# Rental of Workshop Space in Denver, CO



## AMG (Mar 1, 2011)

I have a client in *Denver, CO*, that is looking for temporary workshop space. He is doing woodworking projects and would like something that he could rent short term. This may be the only time he needs it or it could be something that he would want to rent every few months for a few months. I'm a real estate broker and investor and I run into this every once in awhile with different people. They need workshop space for a certain project and don't want a year or more committment to a lease. If anyone has any ideas for me I would appreciate it. Thanks.

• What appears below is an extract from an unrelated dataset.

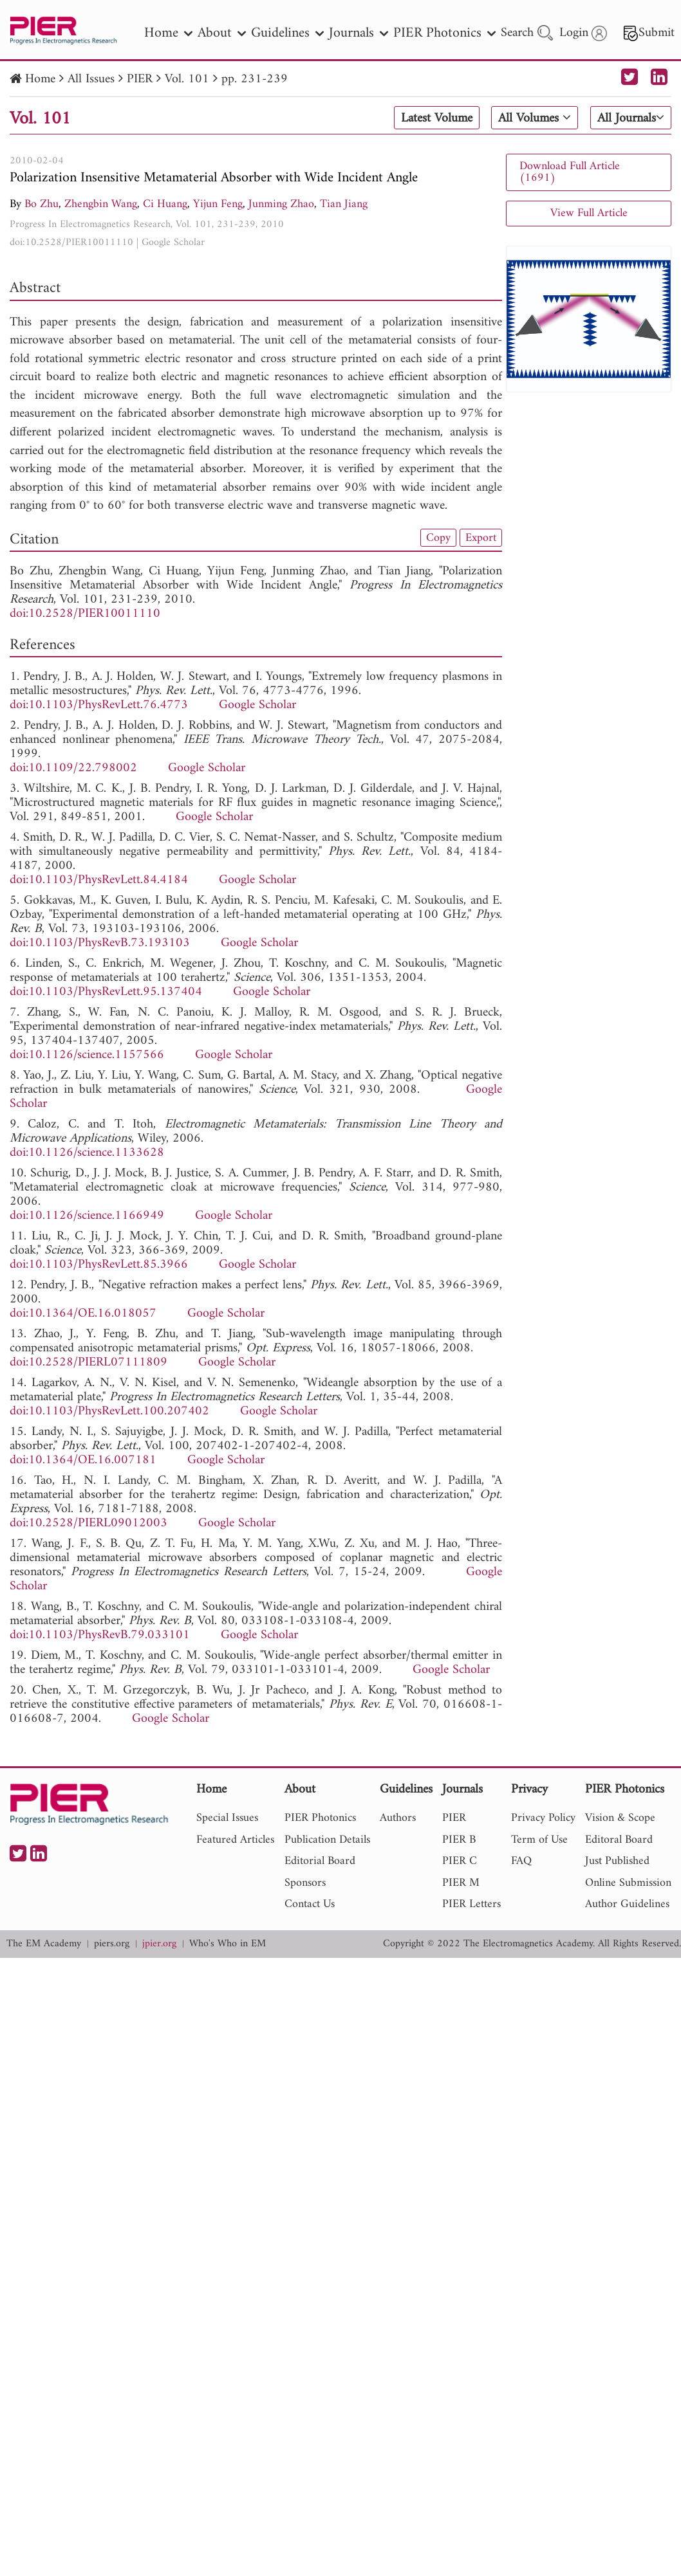 This screenshot has height=2576, width=681. What do you see at coordinates (99, 880) in the screenshot?
I see `doi:10.1103/PhysRevLett.84.4184` at bounding box center [99, 880].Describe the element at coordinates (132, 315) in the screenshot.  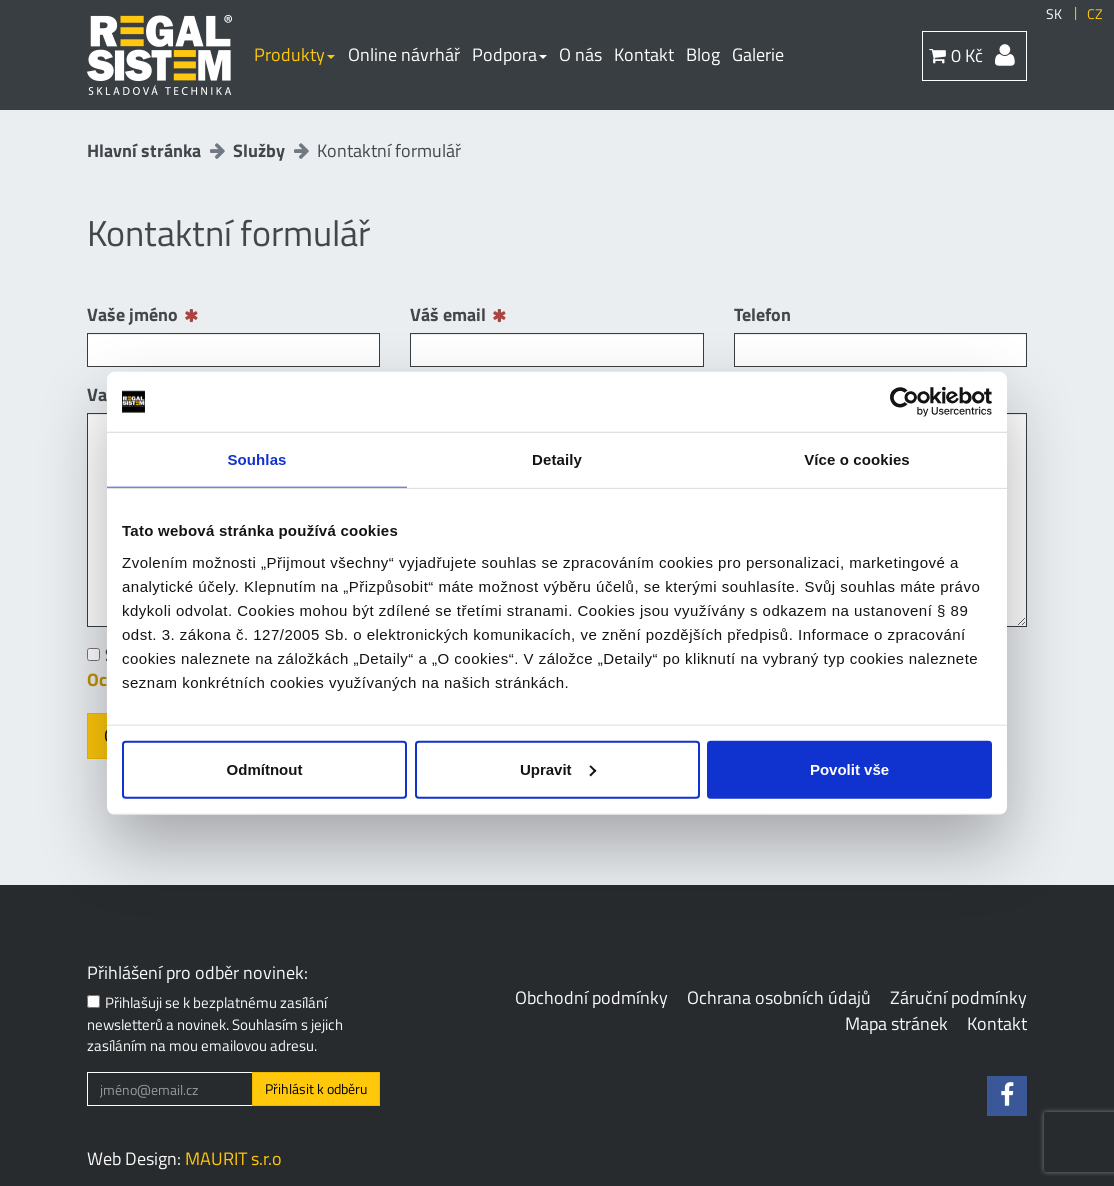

-Angel Marketing Group with Your Castle Real Estate, Marketing Your Home's Hidden Potential


----------



## Magnum (Feb 5, 2010)

Do YOU do any Woodworking???


----------



## FatherHooligan (Mar 27, 2008)

Give her a break Rick she is trying to figure out how to help a woodworker do some woodwork. It is an interesting question I think for many folks who can't afford the time or whatever to create a shop, could they just rent space/tools etc for a while? It may be a real good way for someone to bolster their own wood working projects by giving up some time in the shop while the renter uses it, but have the cash to defray the cost of the shop, or put toward new materials or tools. I hope she is able to find some one to help.


----------



## Racer2007 (Jan 13, 2011)

There might be a local rent to use type shop in the area. We have one in Sunnyvale Ca Called the Sawdustshop http://sawdustshop.com/ that you can rent time with all the tools and machines you need and storage/assembly space from them , it is not cheap but might be cheaper than renting a whole shop. Try the Yellow Pages for woodworking shops.


----------